The output file contains the values of all variables used in the
subroutine. The LFRicExtractTrans
transformation can automatically
create a driver program which will read the corresponding output file,
call the instrumented region, and compare the results. In order to create
this driver program, the options parameter create_driver
must
be set to true:
extract = LFRicExtractTrans()
extract.apply(schedule.children,
{"create_driver": True,
"region_name": ("main", "init")})
This will create a Fortran file called driver-main-init.F90
, which
can then be compiled and executed. This stand-alone program will read
the output file created during an execution of the actual program, call
the kernel with all required input parameter, and compare the output
variables with the original output variables. This can be used to create
stand-alone test cases to reproduce a bug, or for performance
optimisation of a stand-alone kernel.
Warning
Care has to be taken that the driver matches the version of the code that was used to create the output file, otherwise the driver will likely crash. The stand-alone driver relies on a strict ordering of variable values in the output file and e.g. even renaming one variable can affect this. The NetCDF version stores the variable names and will not be able to find a variable if its name has changed.
Note
If the kernel, or any function called from an extracted kernel should use a variable from a module directly (as opposed to supplying this as parameter in the kernel call), this variable will not be written to the extract data file, and the driver will also not try to read in the value. As a result, the kernel will not be able to run stand-alone. As a work-around, these values can be added manually to the driver program. Issue #1990 tracks improvement of this situation.
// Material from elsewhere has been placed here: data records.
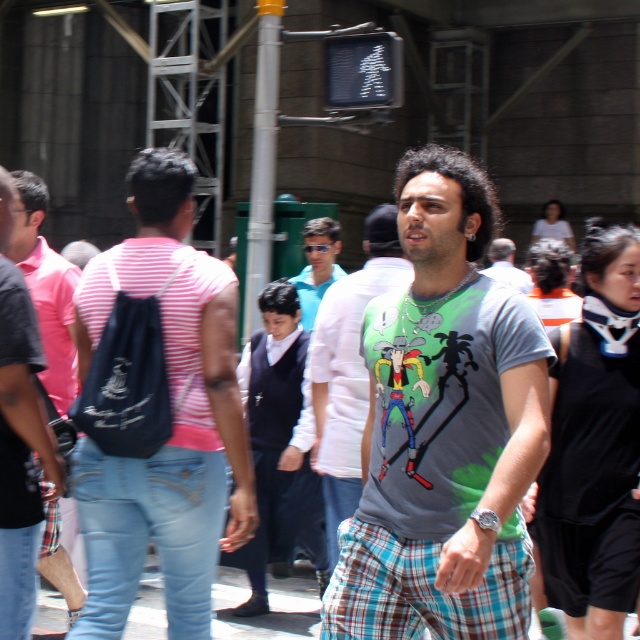 Which is more to the right, gray printed t-shirt at center or green printed t-shirt at center?

From the viewer's perspective, gray printed t-shirt at center appears more on the right side.

Does point (541, 385) come in front of point (380, 209)?

That is True.

This screenshot has height=640, width=640. Describe the element at coordinates (444, 429) in the screenshot. I see `gray printed t-shirt at center` at that location.

Where is `gray printed t-shirt at center`? The image size is (640, 640). gray printed t-shirt at center is located at coordinates (444, 429).

Is blue plaid pants at center further to the viewer compared to matte black backpack at left?

Yes, it is behind matte black backpack at left.

Who is more distant from viewer, [204,435] or [3,353]?

The point [204,435] is behind.

Which is in front, point (179, 208) or point (28, 394)?

Point (28, 394) is in front.

In order to click on blue plaid pants at center in this screenshot , I will do `click(172, 481)`.

Is gray printed t-shirt at center smaller than matte black backpack at left?

No.

Is gray printed t-shirt at center positioned at the back of matte black backpack at left?

No, gray printed t-shirt at center is closer to the viewer.

Find the location of a particular element. Image resolution: width=640 pixels, height=640 pixels. gray printed t-shirt at center is located at coordinates (444, 429). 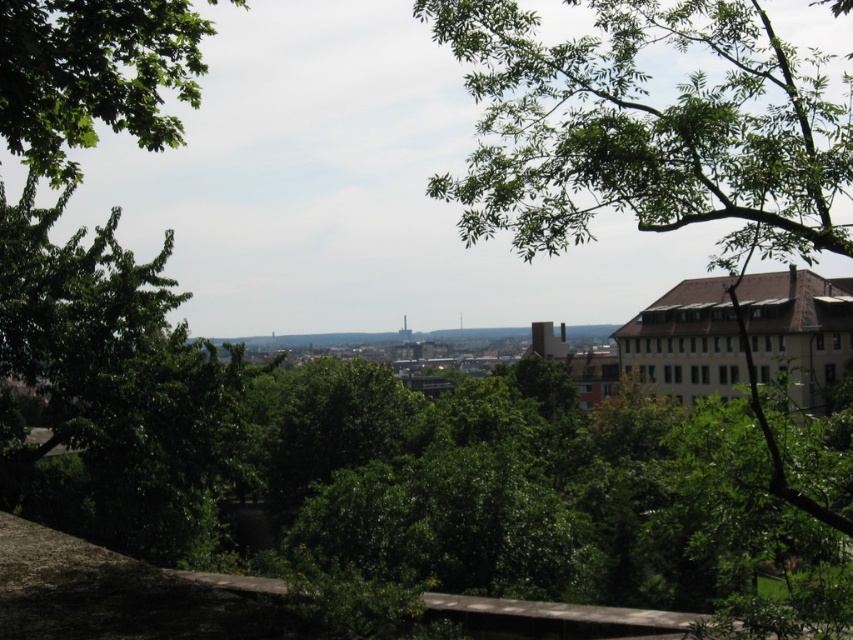 Is point (837, 525) positioned behind point (50, 141)?

No, (837, 525) is closer to viewer.

Does green leafy tree at upper center come behind green leafy tree at upper left?

Yes, green leafy tree at upper center is further from the viewer.

Between point (585, 160) and point (194, 19), which one is positioned in front?

Point (585, 160)

Locate an element on the screen. The height and width of the screenshot is (640, 853). green leafy tree at upper center is located at coordinates (651, 141). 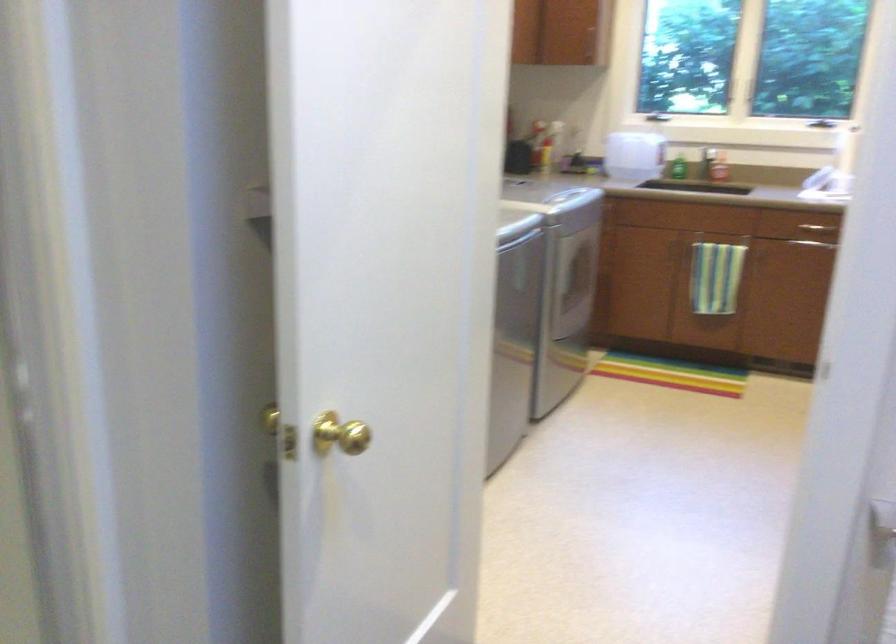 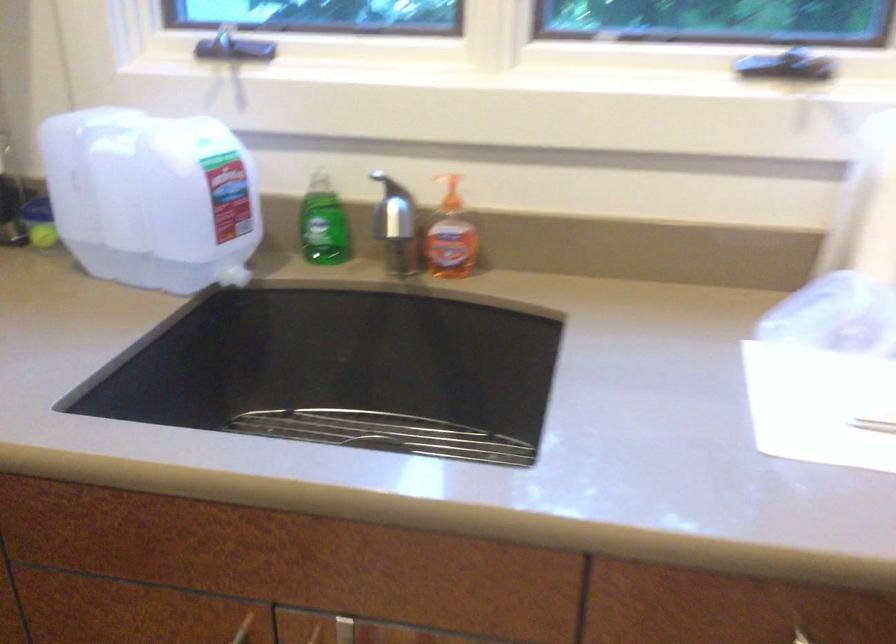 Where in the second image is the point corresponding to (x=656, y=129) from the first image?

(220, 135) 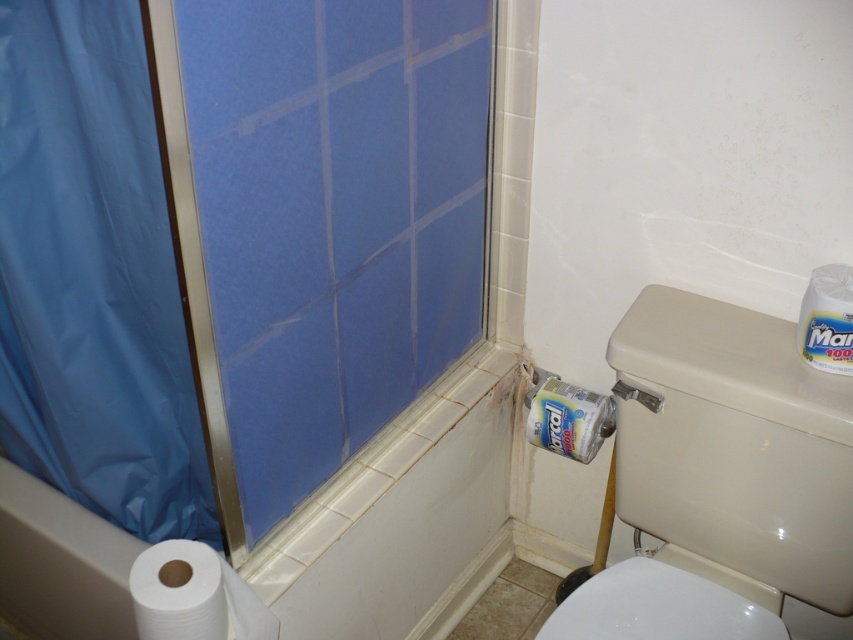 Between point (90, 220) and point (175, 604), which one is positioned behind?

The point (90, 220) is behind.

Can you confirm if blue plastic shower curtain at left is positioned to the right of white paper at lower left?

Incorrect, blue plastic shower curtain at left is not on the right side of white paper at lower left.

In order to click on blue plastic shower curtain at left in this screenshot , I will do `click(91, 275)`.

This screenshot has width=853, height=640. Find the location of `blue plastic shower curtain at left`. blue plastic shower curtain at left is located at coordinates (91, 275).

Locate an element on the screen. The image size is (853, 640). white glossy toilet bowl at lower center is located at coordinates pos(657,608).

Does white glossy toilet bowl at lower center lie in front of matte plastic toilet paper holder at lower right?

Yes.

You are a GUI agent. You are given a task and a screenshot of the screen. Output one action in this format:
    pyautogui.click(x=<x>, y=<y>)
    Task: Click on the white glossy toilet bowl at lower center
    The height and width of the screenshot is (640, 853).
    Given the screenshot: What is the action you would take?
    pyautogui.click(x=657, y=608)

The height and width of the screenshot is (640, 853). Identify the location of white glossy toilet bowl at lower center. pos(657,608).

Does point (152, 586) lie behind point (611, 420)?

No, (152, 586) is in front of (611, 420).

Which is behind, point (195, 604) or point (581, 444)?

Positioned behind is point (581, 444).

Measure the distance between point (x=202, y=588) and camera.

The distance of point (x=202, y=588) from camera is 37.47 inches.

Find the location of a particular element. This screenshot has height=640, width=853. white paper at lower left is located at coordinates (193, 595). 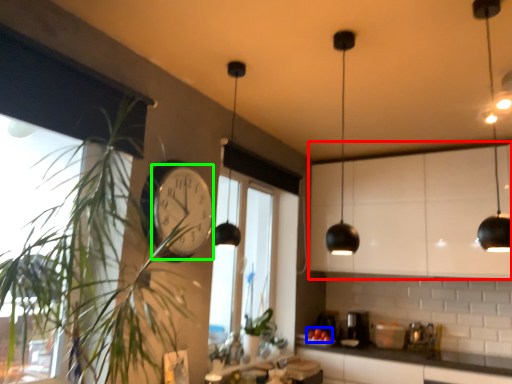 Question: Based on their relative distances, which object is nearer to cabinetry (highlighted by a red box)? Choose from fruit (highlighted by a blue box) and clock (highlighted by a green box).

Choices:
 (A) fruit
 (B) clock

Answer: (A) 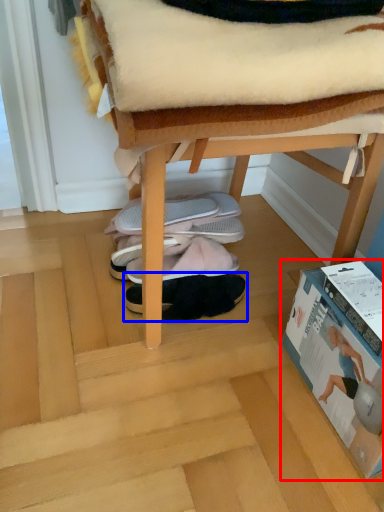 Question: Which object appears farthest to the camera in this image, paperback book (highlighted by a red box) or footwear (highlighted by a blue box)?

Choices:
 (A) paperback book
 (B) footwear

Answer: (B) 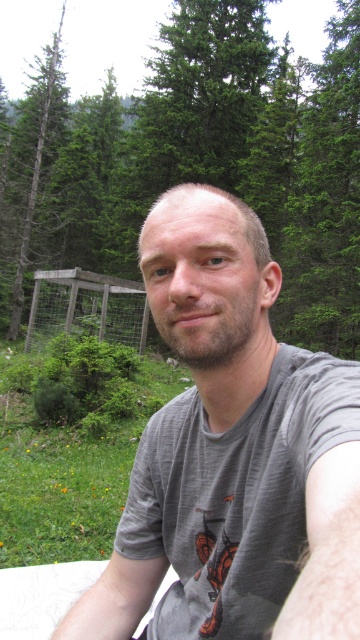 Is green leafy tree at upper center positioned before gray matte t-shirt at center?

That is False.

Which is above, green leafy tree at upper center or gray matte t-shirt at center?

green leafy tree at upper center

Identify the location of green leafy tree at upper center. (221, 157).

The width and height of the screenshot is (360, 640). What are the coordinates of `green leafy tree at upper center` in the screenshot? It's located at (221, 157).

Is green leafy tree at upper center behind green leafy tree at left?

No, it is in front of green leafy tree at left.

Is point (113, 266) positioned before point (30, 221)?

That is True.

At what (x,y) coordinates should I click in order to perform the action: click on green leafy tree at upper center. Please return your answer as a coordinate pair (x, y). The height and width of the screenshot is (640, 360). Looking at the image, I should click on (221, 157).

Who is positioned more to the left, gray matte t-shirt at center or green leafy tree at left?

green leafy tree at left

How distant is gray matte t-shirt at center from green leafy tree at left?

A distance of 29.94 meters exists between gray matte t-shirt at center and green leafy tree at left.

Find the location of a particular element. gray matte t-shirt at center is located at coordinates (213, 300).

The height and width of the screenshot is (640, 360). Find the location of `gray matte t-shirt at center`. gray matte t-shirt at center is located at coordinates (213, 300). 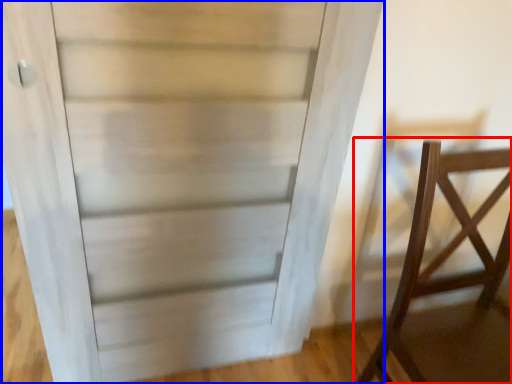 Question: Which object appears closest to the camera in this image, furniture (highlighted by a red box) or door (highlighted by a blue box)?

Choices:
 (A) furniture
 (B) door

Answer: (A) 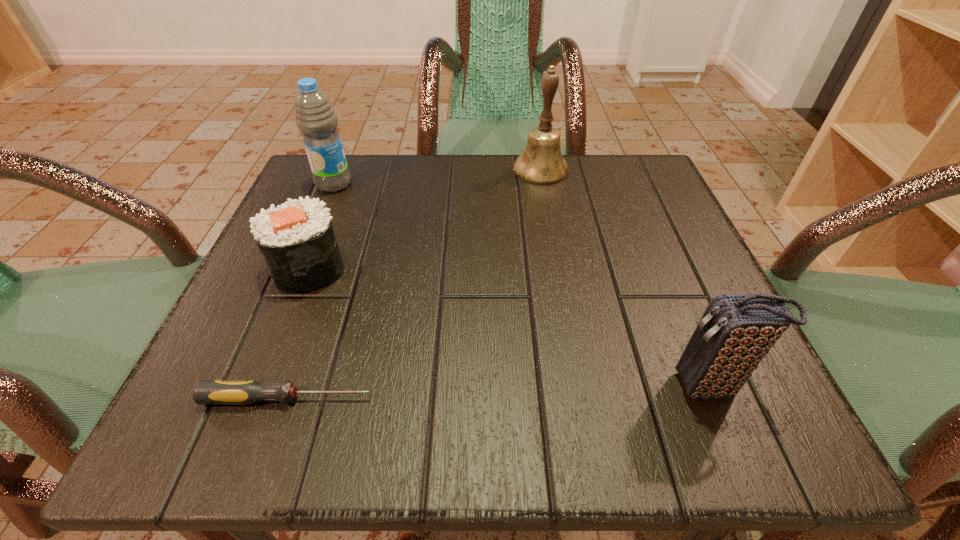 At what (x,y) coordinates should I click in order to perform the action: click on the second object from right to left. Please return your answer as a coordinate pair (x, y). The width and height of the screenshot is (960, 540). Looking at the image, I should click on (541, 163).

Where is `water bottle`? This screenshot has height=540, width=960. water bottle is located at coordinates (315, 117).

This screenshot has height=540, width=960. Identify the location of the third tallest object. (735, 333).

At what (x,y) coordinates should I click in order to perform the action: click on clutch bag. Please return your answer as a coordinate pair (x, y). Looking at the image, I should click on coord(735,333).

Find the location of `the third farthest object`. the third farthest object is located at coordinates (296, 239).

Image resolution: width=960 pixels, height=540 pixels. Find the location of `sushi`. sushi is located at coordinates (296, 239).

The height and width of the screenshot is (540, 960). What are the coordinates of `screwdriver` in the screenshot? It's located at (241, 392).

The LFRic kernel driver will inline all required external modules into the
driver. It uses a ModuleManager
to find the required modules, based on the
assumption that a file my_special_mod.f90
will define exactly one module
called my_special_mod
(the _mod
is required to be part of the
filename). The driver creator will sort the modules in the appropriate order
and add the source code directly into the driver. As a result, the driver
program is truly stand-alone and does not need any external dependency (the
only exception being NetCDF if the NetCDF-based extraction library is used).
The ModuleManager
uses all kernel search paths specified on the
command line (see -d
option in The psyclone command), and it will
recursively search for all files under each path specified on the command
line.
Therefore, compilation for a created driver, e.g. the one created in
examples/lfric/eg17/full_example_extract
, is simple:
$ gfortran -g -O0 driver-main-update.F90 -o driver-main-update
$ ./driver-main-update
cell correct
field1 correct
Note that the Makefile in the example will actually provide additional include paths (infrastructure files and extraction library) for the compiler, but these flags are actually only required for compiling the example program, not for the driver.
Extraction for NEMO
The libraries in lib/extract/standalone/nemo and lib/extract/netcdf/nemo implement the full PSyData API for use with the NEMO API. When running the code, it will create an output file for each instrumented code region. The same logic for naming variables used in Extraction for GOcean is used here.
Note
Driver creation in NEMO is not yet supported, and is tracked in issue #2058.